Ce nouveau régime carcéral que le ministre de la Justice veut faire adopter par le Parlement est «attentatoire aux droits fondamentaux des personnes détenues», met en garde mardi 4 mars l’Observatoire international des prisons (OIP) dans un communiqué.

Le gouvernement souhaite que le placement dans ces quartiers ait une durée de validité de quatre ans, renouvelable, ce qui est «à l’opposé de l’idée selon laquelle l’isolement carcéral doit être le plus court possible», déplore l’OIP. Par ailleurs, ce régime automatiserait «les mesures les plus attentatoires aux droits humains et libertés fondamentales : fouilles à nu systématiques, parloirs hygiaphones, interdiction d’accès aux unités de vie familiale et parloirs familiaux, ou encore restriction drastique de l’accès au téléphone à un minimum de deux heures deux fois par semaine».

Un risque d’arbitraire

«Le garde des Sceaux propose finalement d’instituer ce qui ressemble dangereusement aux QHS : les quartiers de haute sécurité», fermés en 1982 par l’ancien ministre de la Justice Robert Badinter qui dénonçait leur «régime inhumain», rappelle l’OIP dans son communiqué.

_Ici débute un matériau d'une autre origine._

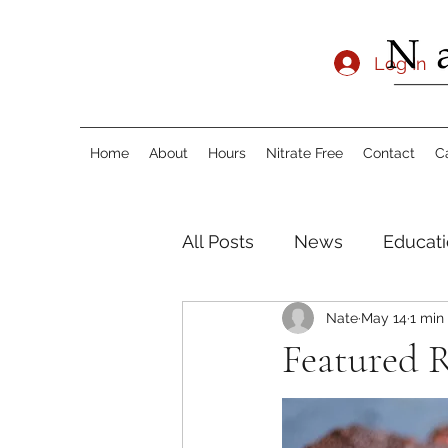
Log In
Home
About
Hours
Nitrate Free
Contact
C
All Posts
News
Educati
Nate
May 14
1 min
Featured R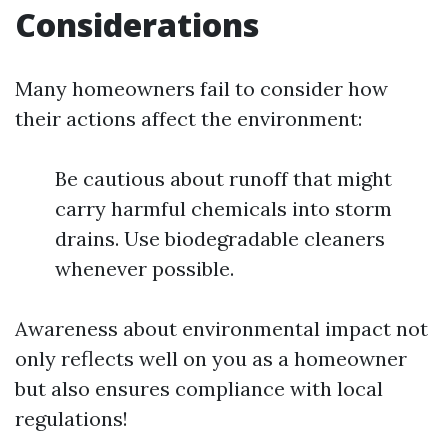
Considerations
Many homeowners fail to consider how
their actions affect the environment:
Be cautious about runoff that might
carry harmful chemicals into storm
drains. Use biodegradable cleaners
whenever possible.
Awareness about environmental impact not
only reflects well on you as a homeowner
but also ensures compliance with local
regulations!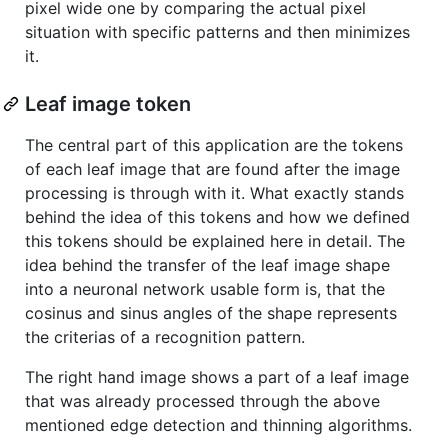
pixel wide one by comparing the actual pixel
situation with specific patterns and then minimizes
it.
Leaf image token
The central part of this application are the tokens
of each leaf image that are found after the image
processing is through with it. What exactly stands
behind the idea of this tokens and how we defined
this tokens should be explained here in detail. The
idea behind the transfer of the leaf image shape
into a neuronal network usable form is, that the
cosinus and sinus angles of the shape represents
the criterias of a recognition pattern.
The right hand image shows a part of a leaf image
that was already processed through the above
mentioned edge detection and thinning algorithms.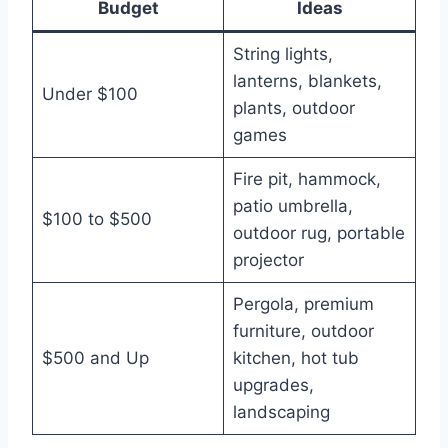
Budget
Ideas
String lights,
lanterns, blankets,
Under $100
plants, outdoor
games
Fire pit, hammock,
patio umbrella,
$100 to $500
outdoor rug, portable
projector
Pergola, premium
furniture, outdoor
$500 and Up
kitchen, hot tub
upgrades,
landscaping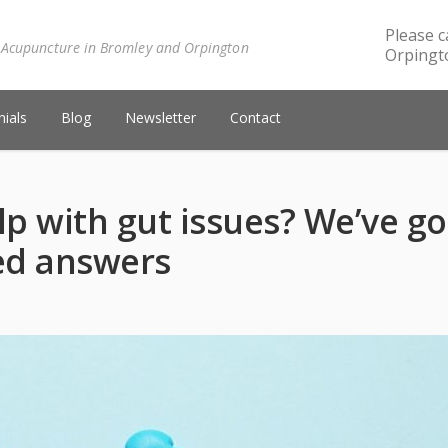
Please c
 Acupuncture in Bromley and Orpington
Orpingto
ials
Blog
Newsletter
Contact
p with gut issues? We’ve go
ked answers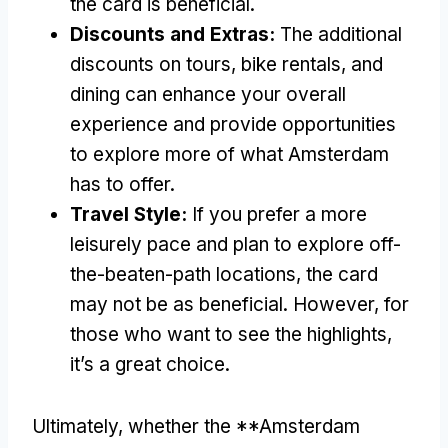
the card is beneficial.
Discounts and Extras:
The additional
discounts on tours, bike rentals, and
dining can enhance your overall
experience and provide opportunities
to explore more of what Amsterdam
has to offer.
Travel Style:
If you prefer a more
leisurely pace and plan to explore off-
the-beaten-path locations, the card
may not be as beneficial. However, for
those who want to see the highlights,
it’s a great choice.
Ultimately, whether the **Amsterdam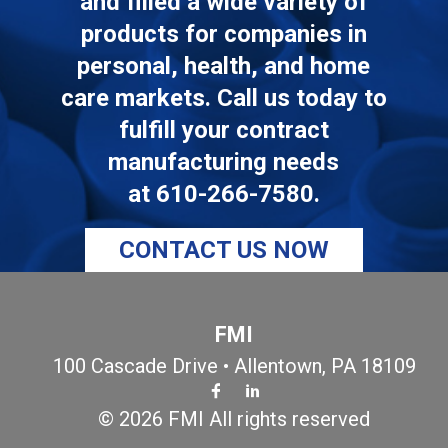
and filled a wide variety of
products for companies in
personal, health, and home
care markets. Call us today to
fulfill your contract
manufacturing needs
at
610-266-7580
.
CONTACT US NOW
FMI
100 Cascade Drive • Allentown, PA 18109
© 2026 FMI All rights reserved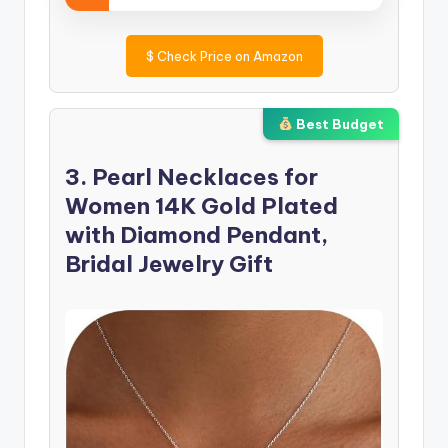
$
Check Price on Amazon
Best Budget
3. Pearl Necklaces for
Women 14K Gold Plated
with Diamond Pendant,
Bridal Jewelry Gift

Avec ce qui est proposé, «c’est tout le champ de la criminalité organisée […] qui est aujourd’hui susceptible d’être concerné», craint l’association. «Et ce, que les personnes détenues soient condamnées ou simplement mises en cause – et donc présumées innocentes», ajoute-t-elle.

Il est prévu que la décision de placement dans ces quartiers relève du ministre de la Justice, un «nouveau pouvoir discrétionnaire» qui «présente un risque évident d’arbitraire tant ces critères sont flous et la paranoïa sécuritaire totale». L’Observatoire déplore que «la question du sens de la peine» soit «totalement occultée pour une obsession sécuritaire, feignant d’ignorer les effets néfastes de l’isolement sur la santé des personnes qui y sont soumises, et l’impact à plus long terme sur la préparation et construction d’un projet de sortie», souligne encore l’OIP.

En parallèle de ce projet de quartier de haute sécurité pour les détenus les plus dangereux, notamment les narcotrafiquants, les places de semi-liberté seront doublées d’ici 2027, soit 3 000 places, a récemment annoncé le garde des Sceaux. Selon le ministère, «cette mesure permettra notamment de lutter contre la surpopulation carcérale et de favoriser la réinsertion». Car, au 1er février, les prisons françaises comptaient 81 599 détenus pour seulement 62 363 places opérationnelles, d’après les statistiques dévoilées par le ministère de la Justice. Les prisons sont occupées à hauteur de 130,8 %, un chiffre record.